The promoted ads start, and they quickly inundate your social feeds as soon as you search for new business tools. With so many potential solutions to your business’s pain points, it can be challenging to sort through marketing messages. Find clarity in the thick of your search to help you pinpoint your true needs for accounting software. Take a break from your research and ask yourself these 5 questions before agreeing to another demo.
1. How Much Time Does Your Accounting Process Demand?
Review your time-tracking logs to identify the daily, weekly, and monthly time dedicated to accounting. If you don’t have these logs, direct your team to begin tracking time spent on accounting tasks in 15-minute increments. Include calculations, data entry, and reporting as well as initiating quotes and invoices.
Make a note of any standardized processes you currently utilize, like invoice templates or scheduled tasks. If accounting is distributed across team members or part of several people‘s jobs, there may be a review process. Identify audit tasks, repetitive work, and common pain points as you consider the benefits of accounting software.
2. What is Your Current Accuracy Rate?
Accuracy in accounting is essential for the long-term success of any business. If you’re frequently identifying errors with invoices or balance sheets, your accuracy rate may be poor. If this isn’t data you’re currently collecting, begin doing so now, even if you decide to stick with manual accounting.
Go back at least one year to get a full picture of seasonal changes and peak demands. You may identify that your accuracy rate decreases during your busy season or when you are understaffed. Human error is expected, but accounting software can greatly reduce its likelihood and, ultimately, its impact on your bottom line.
3. How Likely Are You to Scale Your Business?
Is your business in build mode, sustainment, or in a period of high growth? Your answer to this question will greatly impact how much of a benefit software for accounting can help your business. Arguably, most businesses would benefit from automating accounting, even with the time required to vet options and set up systems. However, businesses striving to grow stand to benefit greatly from accounting software solutions.
Software can maximize the reach and productivity of your team by automating processes and integrating them into your sales cycle.
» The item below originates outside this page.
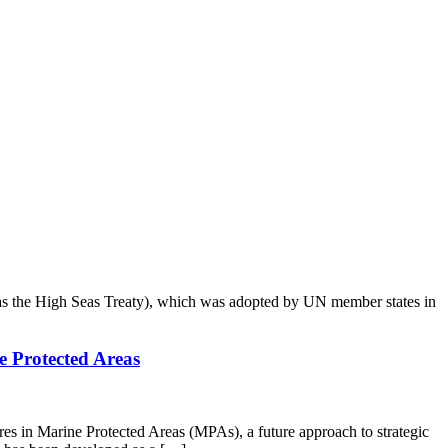
 as the High Seas Treaty), which was adopted by UN member states in
e Protected Areas
 in Marine Protected Areas (MPAs), a future approach to strategic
Additionally, smaller shops can economize on staffing expenditures by maximizing the impact their team members can provide. Consider the impact of adopting new systems and what timing would be most beneficial based on your strategic plan.
For example, a landscape design firm may consider winter a better time for new software integration. Other companies like a healthy snack brand may have sustainable sales all year. Strive to dedicate a block of time for software integration just as you would a new product or service launch.
4. How Frequently Do You Issue Invoices?
Invoicing can be a time-intensive task unless you are a robot. Thankfully, with accounting software, you don’t have to become robotic; high-volume invoice-issuing brands can automate processes down to a science. High-volume businesses across price points issue invoices throughout the month, requiring consistency and precision.
A residential landscape and lawn care firm might invoice five or more clients per day per lawn care team. Conversely, a consulting firm may only issue 10 high-dollar invoices each month. For brands producing hundreds of invoices or more monthly, valuable minutes are tied to each invoice. Accounting software can automate invoice issuance from quote to final receipt.
Integrate your software with your sales teams’ process, equipping them with updated rates, promotions, and terms. Your lawncare team can assess the job, provide a quote, and obtain client approval without administrative support. Upon approval, clients can even self-schedule their first service by choosing from your pre-populated availability.
5. How Complicated are Your Taxes and Reporting Tasks?
Accuracy in tax filing is a nonnegotiable, but it is more complicated to achieve than ever. An annual accounting lifecycle represents thousands of deposits, invoices, and credits. Without precise financial management and dedicated attention, transactions began to blend. Accounting software can help make sense of each debit and credit, assigning categories and logic automatically.
Software can help differentiate between taxable and non-taxable transactions, which ensures enough is reserved for quarterly tax payments. Additionally, track compliance or reporting requirements with special rules and designations that can be exported into a report. If you’re participating in federal tax rebates or reporting profitability, you’ll stay on track and maintain compliance with your stakeholders.
Audit Your Current State to Guide Your Software Investments
Now that you’ve completed this exercise, step away for at least a couple of days. Focus on other regular tasks, but make a note of when complexity or technology gaps arise. You’ll likely notice yourself identify how software could have made that invoice follow-up easier. Perhaps the realization will be so obvious that you’re ready to invest in software now. Follow your instinct, but gain insight from your team to make sure you have the whole picture. Collaborate to ensure your company’s needs are met and have buy-in from the individuals most impacted by your decision. With equitable input, integration and adoption will run smoothly, and your business will reap the rewards of your software investment.